Mack stood back and studied the board. “We have three locations where a cable was cut, and the links appeared on internet pages that you previously downloaded. That can’t be a coincidence.”
“Agreed,” Kiley said. “Something in these stories or the key words attached to them made the search engine think the articles on oceanic cables might be of interest to you.”
“Let’s carefully read the stories to see if we can find a common thread.” Mack picked up the page he’d looked up and read the story about gunrunning in California. He underlined any reference to the internet or dark web, but he found no mention of cables. When he was done, he sat back to wait for the others to finish and focused on Addy.
She was so absorbed in the article that she didn’t have a clue that he was watching her. Her tongue poked out the corner of her mouth, a habit he’d come to associate with her when she was concentrating. It darted back in as she circled something on the page, then soon poked out again.
How many of her actions had Mack stored in his memory that he had forgotten about? Their years together had given him a huge data bank of memories. He couldn’t possibly recall them all, but each one told him a lot about the woman he knew and loved. He would give anything to find a way to be with her again.
He was seeing a Christian counselor for his PTSD, and the counselor kept reminding him that he was a child of God, who was watching over him at all times. God knew what was happening and exactly where Mack was in His plan and purpose for Mack’s life. So God knew that Mack wanted to be with Addy, and it was Mack’s job to figure out if that was what God wanted and then how to make it happen. After all, he wasn’t one to easily give up. He always embraced the Night Stalkers’ motto,Night Stalkers Don’t Quit. This would be no different.

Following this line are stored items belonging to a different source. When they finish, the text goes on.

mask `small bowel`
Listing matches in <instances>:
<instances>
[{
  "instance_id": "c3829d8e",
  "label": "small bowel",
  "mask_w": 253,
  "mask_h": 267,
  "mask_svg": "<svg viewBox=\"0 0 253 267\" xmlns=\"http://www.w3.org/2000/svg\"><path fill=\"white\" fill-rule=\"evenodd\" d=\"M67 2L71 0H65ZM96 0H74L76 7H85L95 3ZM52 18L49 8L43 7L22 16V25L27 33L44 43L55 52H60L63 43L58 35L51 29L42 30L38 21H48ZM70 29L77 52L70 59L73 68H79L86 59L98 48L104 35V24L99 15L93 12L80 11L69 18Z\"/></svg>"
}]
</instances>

Addy’s head lifted, and she gave him a quizzical look. He certainly wasn’t going to share his thoughts in front of the team, so he pointed at the page. “What did you find?”
“My story’s about Michigan State University researchers,” she said. “They infiltrated the dark web to find out how firearms are anonymously bought and sold. They knew guns were being sold online similar to illicit pharmaceuticals and narcotics, but not to the extent drugs were being sold. They found that the majority of guns sold were handguns, and because the dark web allows for total anonymity, the buyers are people who couldn’t purchase a firearm legally.”

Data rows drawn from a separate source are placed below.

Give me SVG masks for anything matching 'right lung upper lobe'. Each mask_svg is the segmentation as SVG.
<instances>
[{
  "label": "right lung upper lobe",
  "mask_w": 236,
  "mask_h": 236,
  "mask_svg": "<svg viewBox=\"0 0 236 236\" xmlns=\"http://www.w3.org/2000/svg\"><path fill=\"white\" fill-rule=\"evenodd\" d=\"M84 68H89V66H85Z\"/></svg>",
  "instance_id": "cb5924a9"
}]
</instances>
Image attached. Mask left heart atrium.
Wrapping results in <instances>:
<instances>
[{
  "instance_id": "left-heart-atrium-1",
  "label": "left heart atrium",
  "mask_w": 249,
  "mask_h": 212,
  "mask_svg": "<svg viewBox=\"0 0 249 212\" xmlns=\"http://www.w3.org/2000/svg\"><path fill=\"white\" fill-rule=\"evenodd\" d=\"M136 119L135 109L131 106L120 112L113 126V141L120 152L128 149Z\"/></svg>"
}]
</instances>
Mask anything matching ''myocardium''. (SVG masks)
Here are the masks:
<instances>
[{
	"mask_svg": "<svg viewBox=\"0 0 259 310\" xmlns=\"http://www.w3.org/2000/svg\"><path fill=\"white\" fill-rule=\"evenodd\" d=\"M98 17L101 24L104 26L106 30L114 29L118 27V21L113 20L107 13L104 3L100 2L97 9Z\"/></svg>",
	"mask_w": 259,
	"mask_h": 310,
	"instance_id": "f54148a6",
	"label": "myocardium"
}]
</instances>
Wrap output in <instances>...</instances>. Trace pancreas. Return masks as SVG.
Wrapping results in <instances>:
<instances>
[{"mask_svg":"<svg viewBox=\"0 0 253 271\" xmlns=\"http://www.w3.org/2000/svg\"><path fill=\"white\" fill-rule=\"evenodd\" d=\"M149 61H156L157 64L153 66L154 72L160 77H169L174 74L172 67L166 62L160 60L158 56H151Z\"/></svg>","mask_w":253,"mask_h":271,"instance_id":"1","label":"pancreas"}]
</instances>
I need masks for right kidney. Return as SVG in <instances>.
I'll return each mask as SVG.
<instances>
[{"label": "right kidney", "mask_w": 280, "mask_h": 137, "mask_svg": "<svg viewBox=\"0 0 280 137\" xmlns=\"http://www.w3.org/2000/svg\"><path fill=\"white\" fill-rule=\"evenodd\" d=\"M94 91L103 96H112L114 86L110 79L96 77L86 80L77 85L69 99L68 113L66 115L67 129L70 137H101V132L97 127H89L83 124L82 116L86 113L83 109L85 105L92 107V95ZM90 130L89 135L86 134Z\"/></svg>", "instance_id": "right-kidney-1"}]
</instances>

Mack digested the information. “Surprises me that it’s mostly handguns.”
“Yeah, me too. I would’ve thought rifles. Especially assault rifles.” Addy looked back at the page. “It goes on to say the sellers shipped the product in pieces and hid them in books, shoes, cocoa, computer parts, and other harmless things. Many of them were international shippers.”
“Razo could be one of them,” Mack said. “Not for the miniguns, but other weapons.”
“He totally could be,” Addy said. “So, what’s your story about?”
“A guy with an FFL who was caught making parts for a gunrunner,” Mack said. “Not miniguns, but Barrett sniper rifles.”